Porém, para o maniqueísmo identitário só existe o patriarcado, a cruel dominação dos homens sobre as mulheres. São duas tribos em guerra permanente e inevitável. Nessa visão, as crianças são objetos de pertencimento da mulher e instrumento de luta e resistência. Os homens, por outro lado, são unidimensionais: dominadores perversos. Masculinidade tóxica. Eles não querem exercitar a paternidade ou conviver com seus filhos, querem apenas controlar as mães. Nada além. Nessa perspectiva, a alienação parental deixa de ser condenável para ser desejável. É o mantra do “meu corpo, minhas regras” com uma pequena diferença: a criança já nasceu. É irônico que o senador Magno Malta, que se diz um conservador, esteja defendendo a revogação de uma lei que combate o aborto familiar.

O identitarismo é uma ideologia autoritária, nem mesmo as mulheres são poupadas. Nele não há espaço para desgarrados. Não há mulheres do “outro lado”. Não pode haver. As que existem são todas desumanizadas, apagadas, esquecidas. O identitarismo herdou do marxismo a primazia de libertar as pessoas de si mesmas, violentamente, em campos de reeducação. As mães que sofrem alienação parental; as avós paternas, que sofrem em dobro; as madrastas, cujo esperança de uma vida conjugal feliz foi transformada em um pesadelo por amar o “homem errado”, as irmãs de pais alienados e as filhas... São todas silenciadas pela gritaria identitária.

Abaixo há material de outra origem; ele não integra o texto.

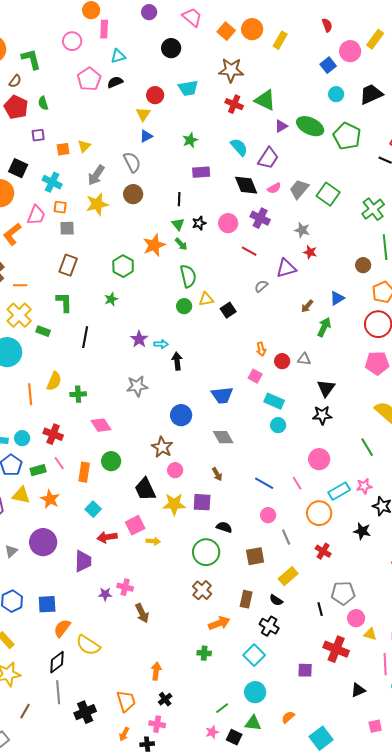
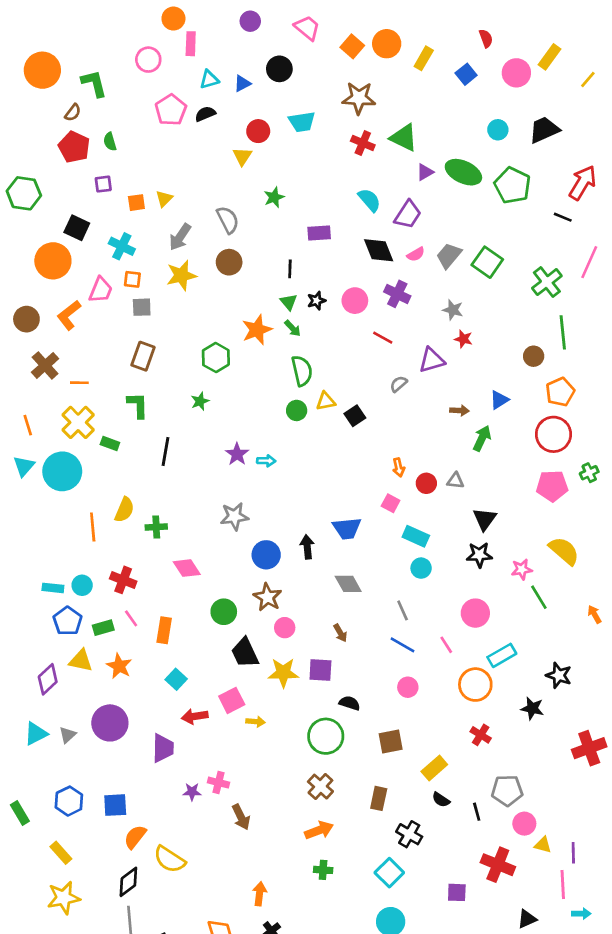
blue square: (328, 65) -> (466, 74), moved
blue triangle: (146, 136) -> (242, 83), moved
green star: (190, 140) -> (274, 197), moved
brown arrow: (307, 306) -> (459, 410), turned -128
black arrow: (177, 361) -> (307, 547), moved
blue circle: (181, 415) -> (266, 555), moved
green circle: (111, 461) -> (224, 612), moved
pink star: (364, 486) -> (522, 569), moved
gray line: (286, 537) -> (403, 610), moved
black semicircle: (276, 600) -> (441, 800), moved
orange arrow: (219, 623) -> (319, 830), moved

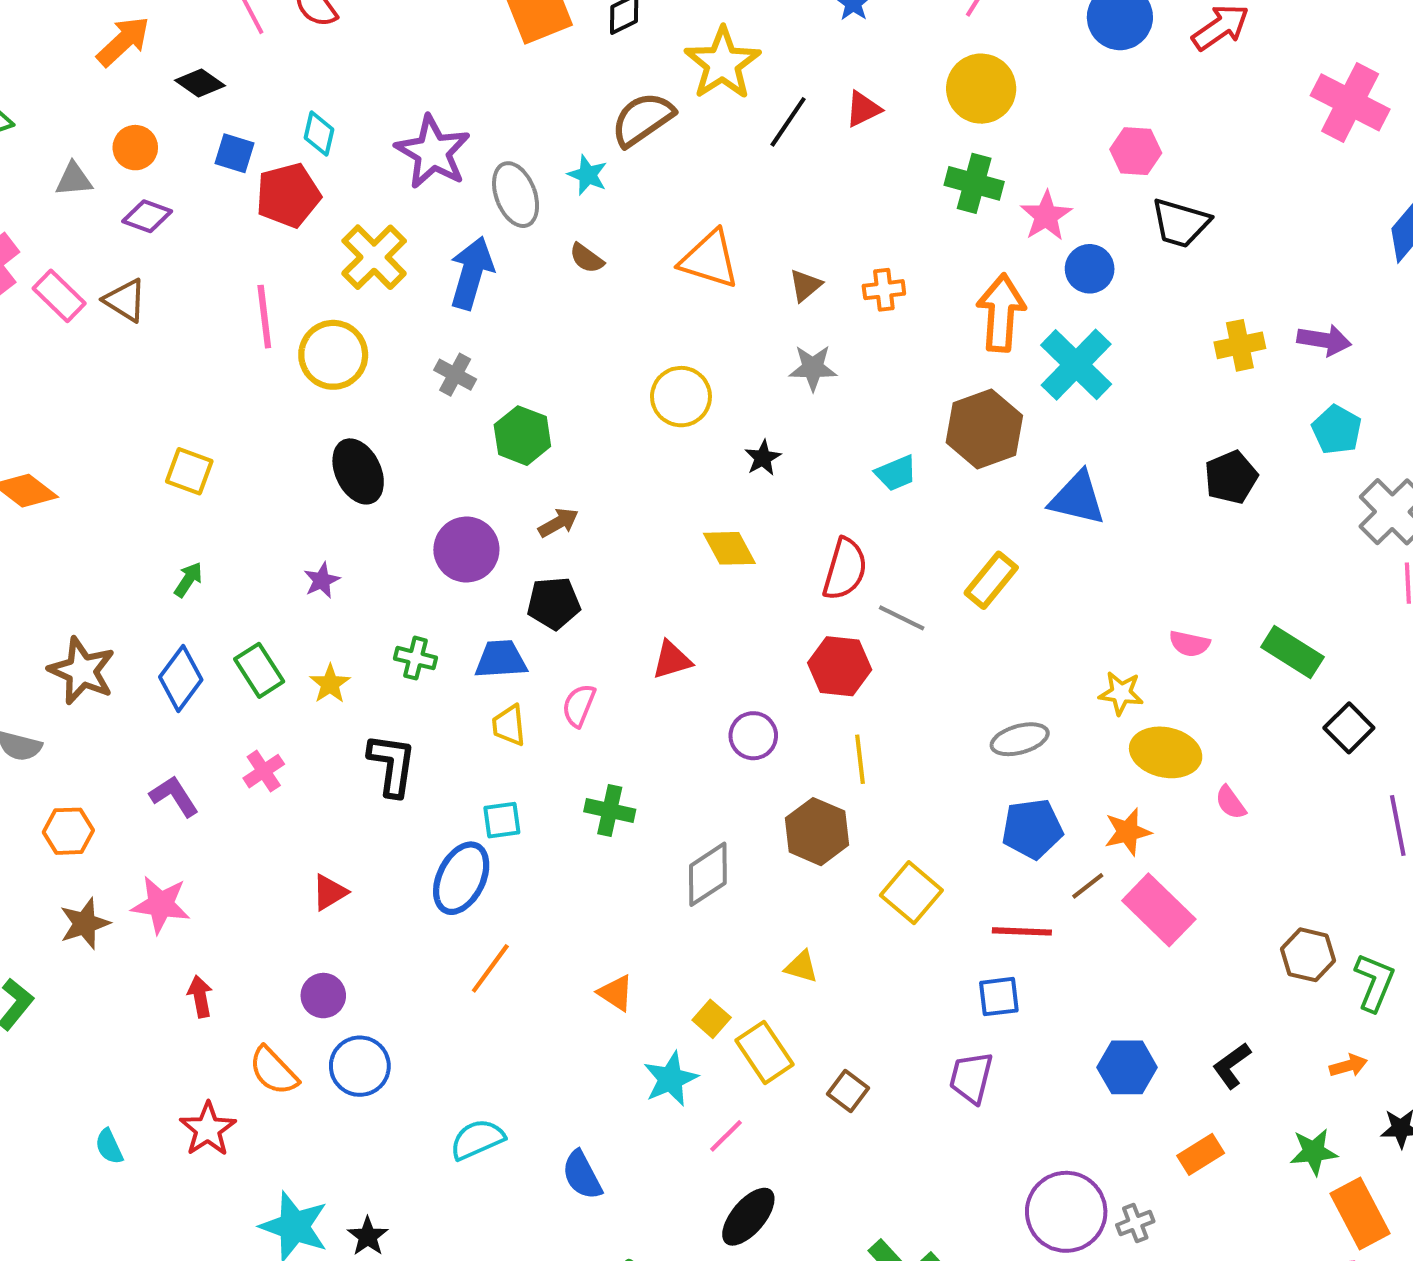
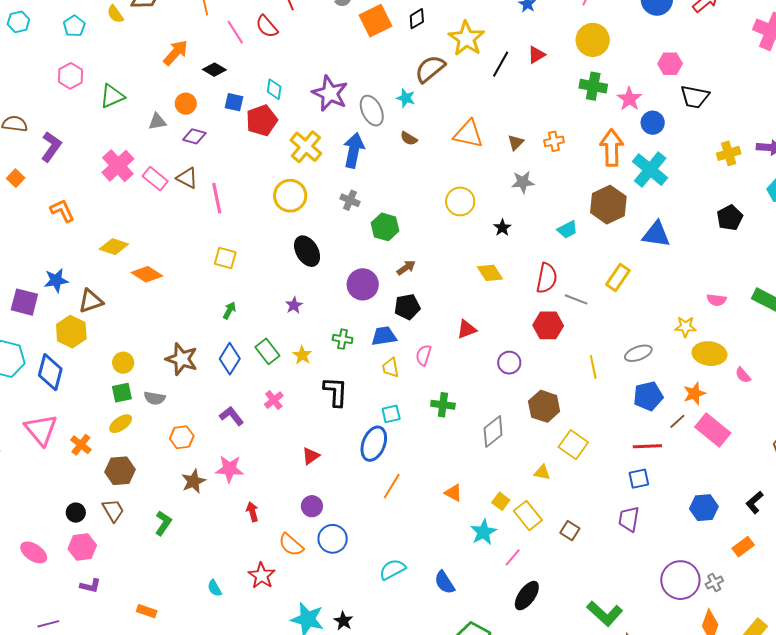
pink line: (264, 317) -> (217, 198), moved
yellow line: (860, 759) -> (593, 367), moved
yellow square: (911, 893) -> (573, 445), moved

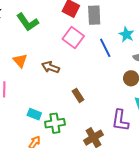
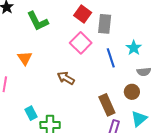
brown arrow: (50, 67) -> (66, 78), moved
brown rectangle: (78, 95) -> (107, 105), moved, size x1.5
cyan rectangle: (34, 114) -> (31, 113), turned 32

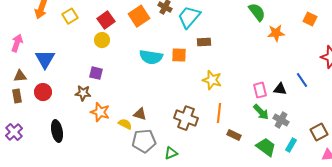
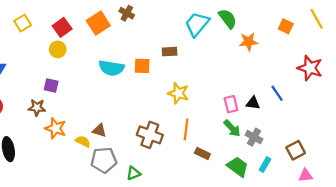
cyan trapezoid: (189, 17) -> (197, 24), moved

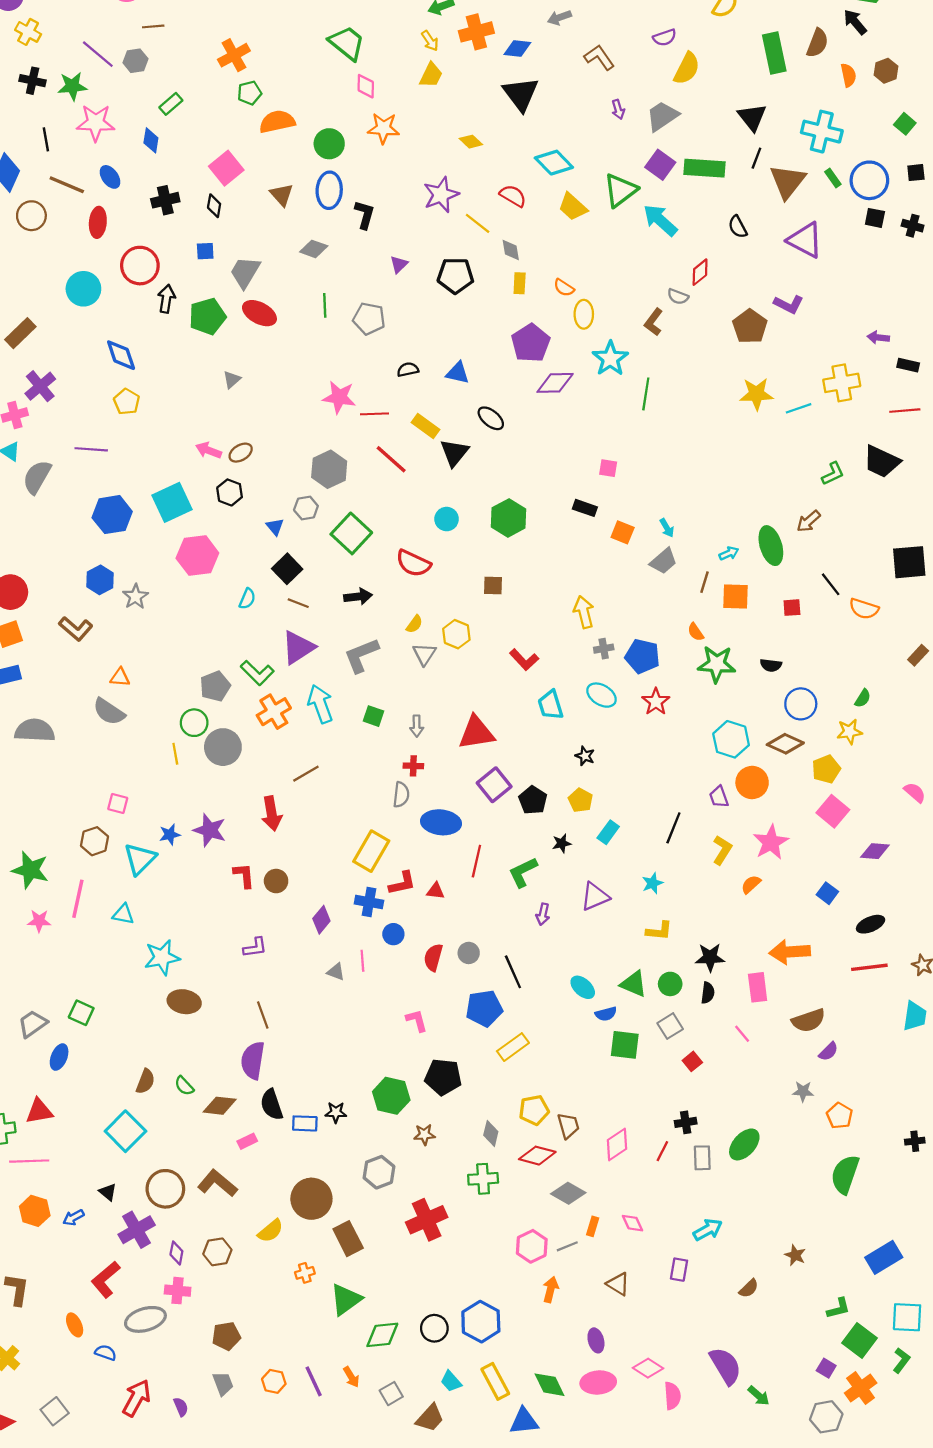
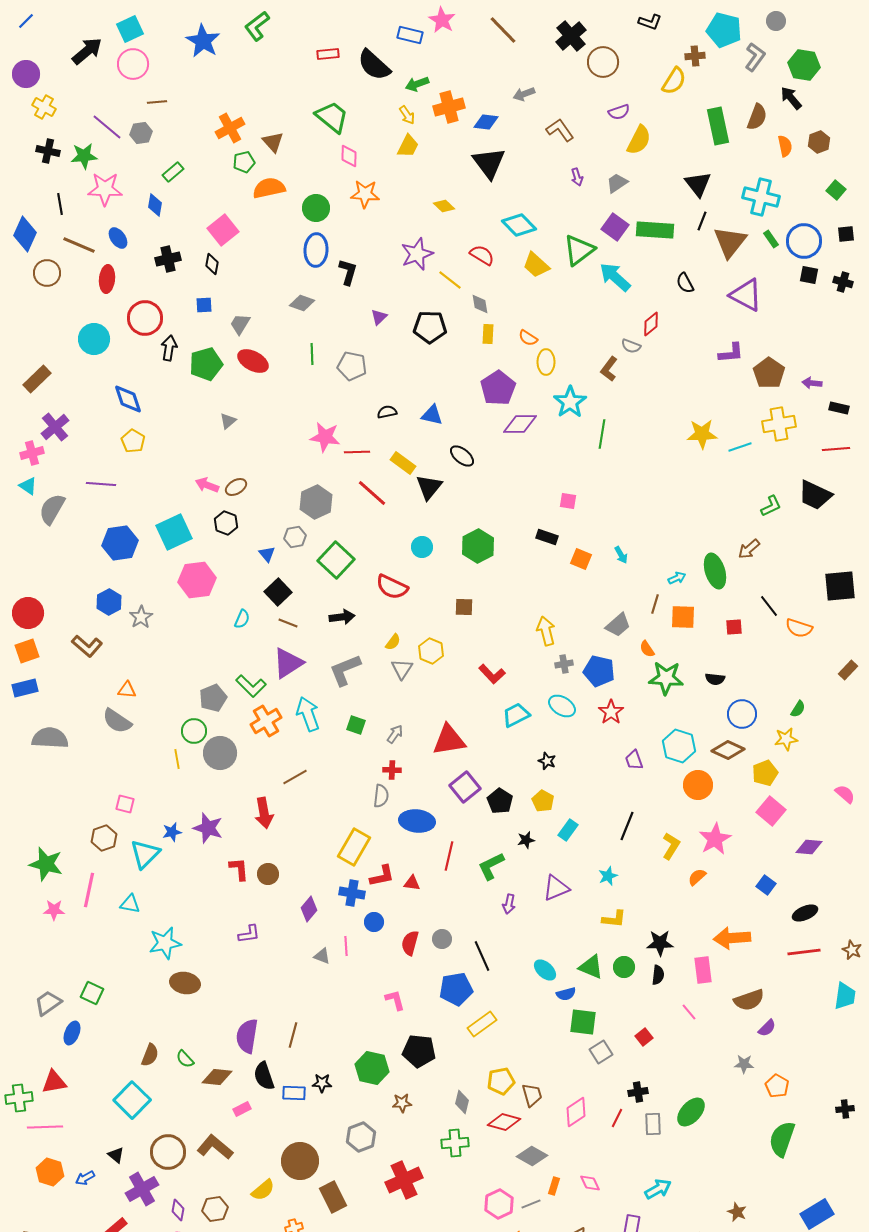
gray trapezoid: (662, 116) -> (617, 183), size x0.7
brown triangle: (282, 195) -> (273, 142), moved
gray trapezoid: (245, 272) -> (240, 324), size x0.7
purple L-shape: (789, 304) -> (731, 353), turned -32
brown pentagon: (750, 326) -> (769, 373), moved
gray trapezoid: (664, 561) -> (618, 625), moved
cyan trapezoid: (551, 705) -> (516, 715), turned 80
gray arrow: (417, 726) -> (395, 734), turned -144
purple trapezoid: (719, 797) -> (634, 760), moved
brown line: (263, 1015) -> (293, 1035), moved, turned 35
gray square: (670, 1026) -> (601, 1052), moved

O ressentimento é o motor político contemporâneo e ele está promovendo uma revolução política silenciosa. O movimento identitário está alterando o ordenamento jurídico brasileiro, inoculando sua ideologia em diversas instâncias, inclusive por vias administrativas, como o Protocolo para Julgamento com Perspectiva de Gênero do CNJ. O documento recomenda que os magistrados ignorem os mais básicos princípios de Justiça para julgar, a priori, com base em preconceito de gênero, contra homens e pais. Quando a via administrativa está parcialmente bloqueada pela legislação, como no caso da LAP, surgem campanhas de fake news para revogar as leis.

No futuro próximo, cumprindo a profecia de George Orwell, veremos homens com medo de mulheres e mulheres com medo de homens e ambos com medo de seus filhos. Dividir para conquistar. É a implosão da família e da coesão social.

Márcio Leopoldo Maciel é formado em Filosofia pela UFRGS e estuda Direito na UFPel.